**Try it:** Once the pictures have been excluded, set down each remaining entry word for word.

Exercise inputs Start Marker

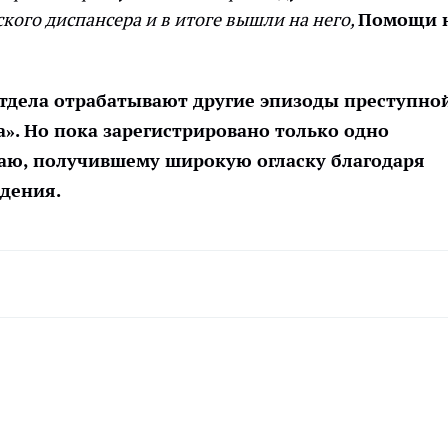
кого диспансера и в итоге вышли на него,
Помощи 
отдела отрабатывают другие эпизоды преступно
». Но пока зарегистрировано только одно
чаю, получившему широкую огласку благодаря
дения.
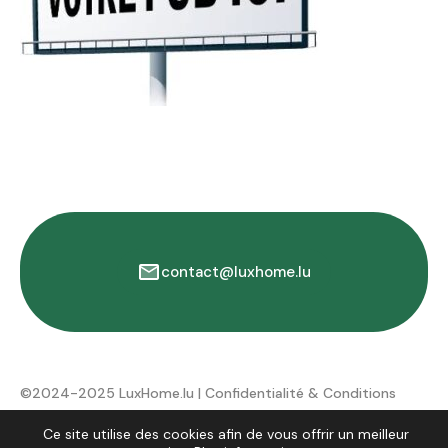
contact@luxhome.lu
©2024-2025 LuxHome.lu |
Confidentialité & Conditions
d'utilisation
Ce site utilise des cookies afin de vous offrir un meilleur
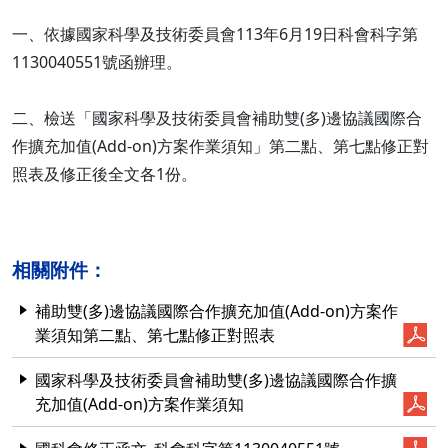
一、依據國家科學及技術委員會113年6月19日科會科字第
1130040551號函辦理。
二、檢送「國家科學及技術委員會補助雙(多)邊協議國際合
作擴充加值(Add-on)方案作業須知」第二點、第七點修正對
照表及修正後全文各1份。
相關附件：
補助雙(多)邊協議國際合作擴充加值(Add-on)方案作
業須知第二點、第七點修正對照表
國家科學及技術委員會補助雙(多)邊協議國際合作擴
充加值(Add-on)方案作業須知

Exercise inputs End Marker

**Exercise output:**
кого диспансера и в итоге вышли на него,
Помощи 
отдела отрабатывают другие эпизоды преступно
». Но пока зарегистрировано только одно
чаю, получившему широкую огласку благодаря
дения.
contact@luxhome.lu
©2024-2025 LuxHome.lu |
Confidentialité & Conditions
d'utilisation
Ce site utilise des cookies afin de vous offrir un meilleur
一、依據國家科學及技術委員會113年6月19日科會科字第
1130040551號函辦理。
二、檢送「國家科學及技術委員會補助雙(多)邊協議國際合
作擴充加值(Add-on)方案作業須知」第二點、第七點修正對
照表及修正後全文各1份。
相關附件：
補助雙(多)邊協議國際合作擴充加值(Add-on)方案作
業須知第二點、第七點修正對照表
國家科學及技術委員會補助雙(多)邊協議國際合作擴
充加值(Add-on)方案作業須知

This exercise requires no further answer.